Collected data
● ● ●

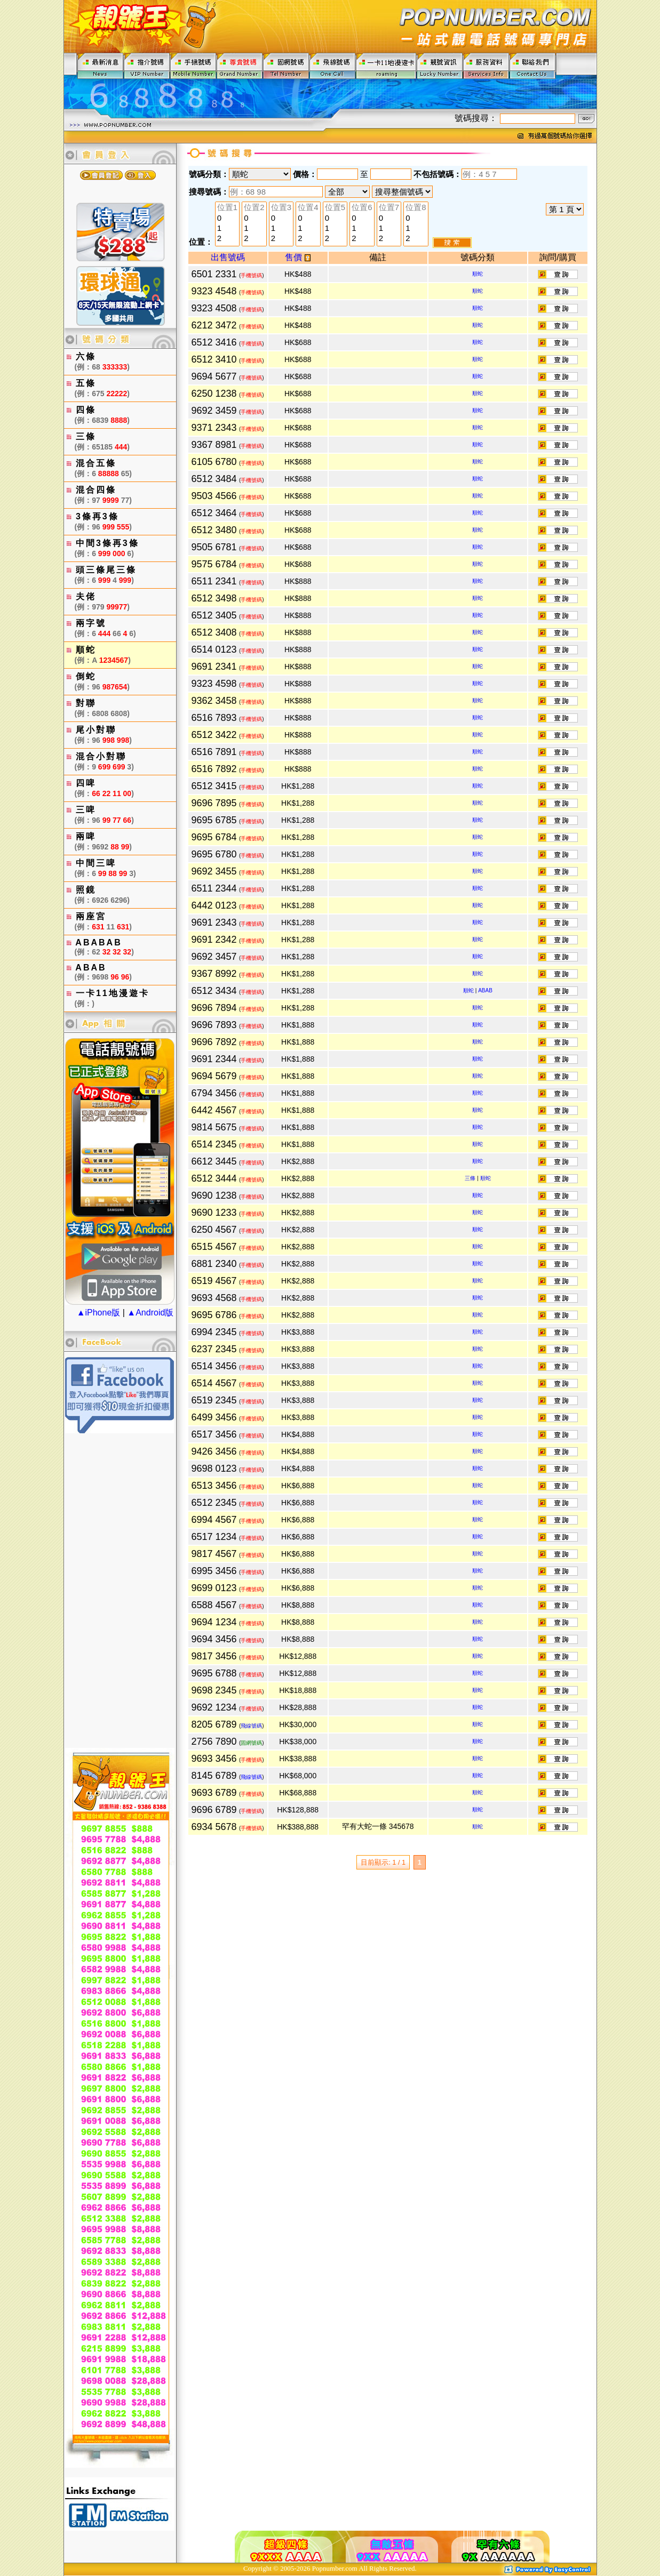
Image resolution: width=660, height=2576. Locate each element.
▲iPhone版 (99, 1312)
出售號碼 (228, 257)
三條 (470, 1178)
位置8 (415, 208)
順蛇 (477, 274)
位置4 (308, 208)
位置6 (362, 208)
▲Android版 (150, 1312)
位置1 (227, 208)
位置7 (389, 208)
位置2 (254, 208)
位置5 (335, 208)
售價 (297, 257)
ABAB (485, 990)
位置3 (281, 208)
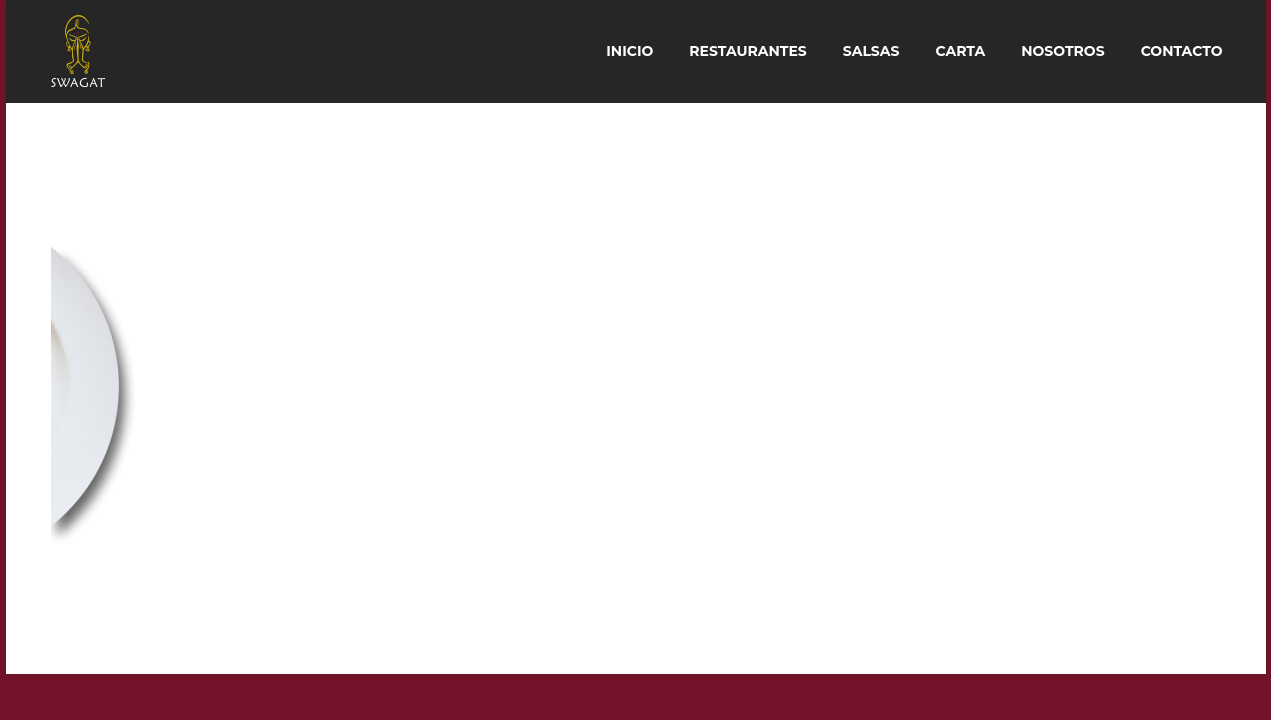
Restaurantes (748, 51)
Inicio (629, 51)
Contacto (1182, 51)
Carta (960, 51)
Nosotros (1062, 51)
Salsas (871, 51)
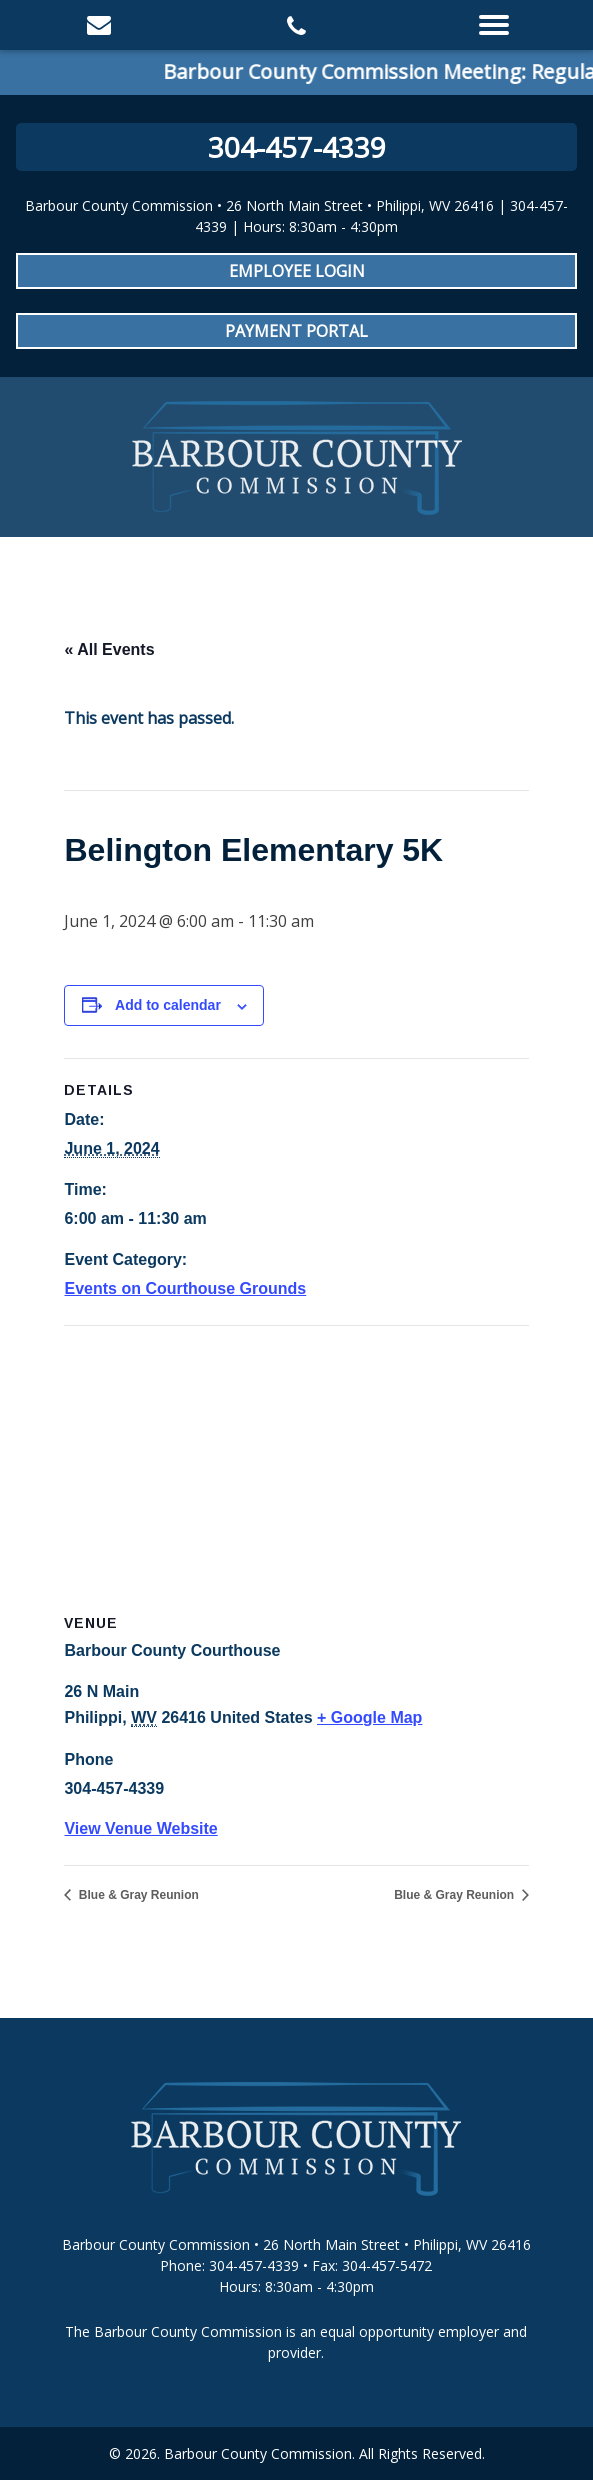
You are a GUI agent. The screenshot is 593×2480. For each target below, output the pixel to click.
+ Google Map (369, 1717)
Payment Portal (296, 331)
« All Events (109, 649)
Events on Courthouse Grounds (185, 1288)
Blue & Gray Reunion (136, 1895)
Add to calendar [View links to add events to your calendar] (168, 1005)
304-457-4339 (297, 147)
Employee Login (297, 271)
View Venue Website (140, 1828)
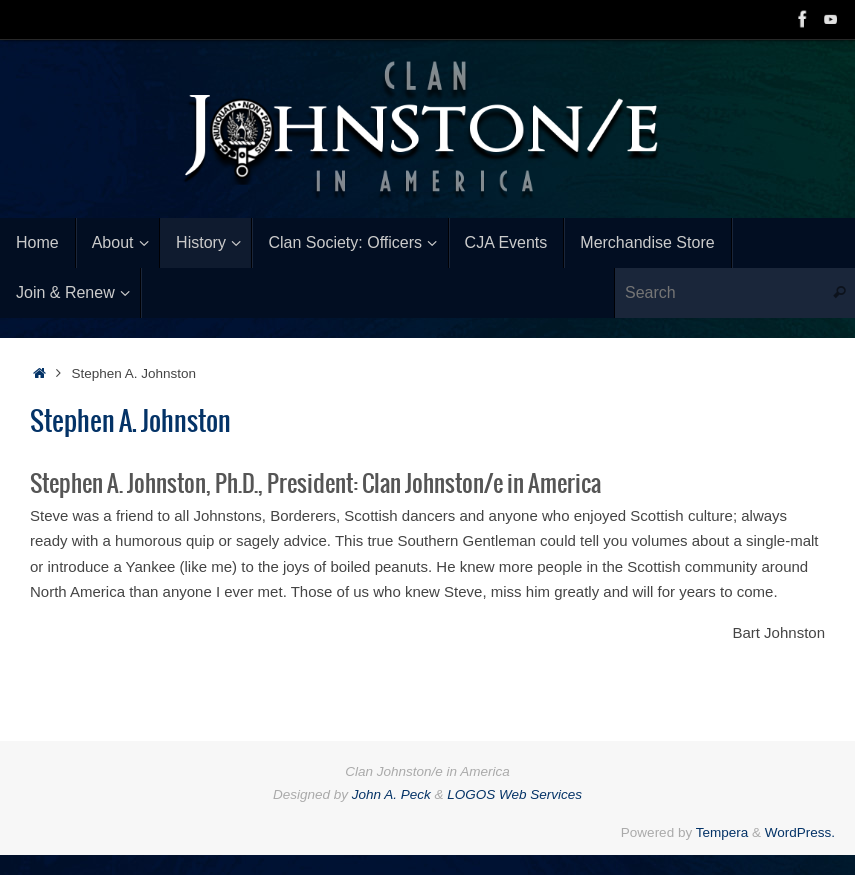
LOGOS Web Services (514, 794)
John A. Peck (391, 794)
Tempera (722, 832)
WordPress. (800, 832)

● ● ●

PROBLEM DESCRIPTION => Each line above that falls between the line with "位置4 (308, 208)" and the line with "Blue & Gray Reunion (136, 1895)" should be printed exactly, together with those two lines, but the pictures should not.

ANSWER TO THE PROBLEM =>
位置4 (308, 208)
位置6 (362, 208)
▲Android版 (150, 1312)
位置1 (227, 208)
位置7 (389, 208)
位置2 (254, 208)
位置5 (335, 208)
售價 (297, 257)
ABAB (485, 990)
位置3 (281, 208)
Restaurantes (748, 51)
Inicio (629, 51)
Contacto (1182, 51)
Carta (960, 51)
Nosotros (1062, 51)
Salsas (871, 51)
You are a GUI agent. The screenshot is 593×2480. For each target below, output the pixel to click.
+ Google Map (369, 1717)
Payment Portal (296, 331)
« All Events (109, 649)
Events on Courthouse Grounds (185, 1288)
Blue & Gray Reunion (136, 1895)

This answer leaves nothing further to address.